The skin is not a common site of metastases from internal malignancies. The overall reported incidence varies from approximately 0.7% to 9.0% of patients with malignant diseases. Although every tumor may occasionally cause cutaneous metastases, some do so more frequently; however, the incidence of metastatic skin disease correlates well with the frequency of the primary malignant tumors in each sex. In women, breast cancer accounts for the majority of skin metastases, and their clinical appearance varies over a wide morphologic spectrum.
Eight distinct clinicopathologic types of metastatic skin involvement occur in breast carcinoma and, sometimes, different forms may develop in the same patient. A zosteriform arrangement of metastatic breast carcinoma has been rarely reported. The pathogenic mechanism of dissemination often remains unknown. The possibility of surgical implantation of metastases has been hypothesized. A Koebner-like reaction at the site of a previous herpes zoster eruption, as has been reported in cases of leukemia cutis, is unlikely in our patients, because metastatic spread anticipated herpes zoster infection. Alternatively, it has been suggested that a zosteriform pattern may take place through a perineural lymphatic spread, or via the fenestrated vessels of the dorsal root ganglion. Brownstein and Helwig first noted the peculiar behavior of certain tumors to produce skin metastases. Breast cancer causes cutaneous metastases largely through the lymphatic route. More recently, Williams et al. have hypothesized that a zosteriform arrangement may occur as a result of both a lymphatic and neural invasion. Similar mechanisms are also likely in our patient.

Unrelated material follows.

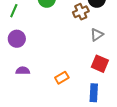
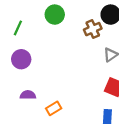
orange rectangle: (62, 78) -> (54, 108), moved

As dermatomal metastases can mimic herpes zoster very well, many of the reported cases were initially diagnosed and treated as herpetic diseases. 5 Furthermore, varicella-zoster infection is common in patients with impaired cellular immunity and neoplasms. Owing to the personal history of cancer, the disease appeared likely in our patient. A dermatomal distribution does not necessarily indicate herpes zoster, because several cutaneous lesions, including primary and metastatic tumors, may present a zosteriform arrangement. Skin biopsy is necessary for a correct diagnosis.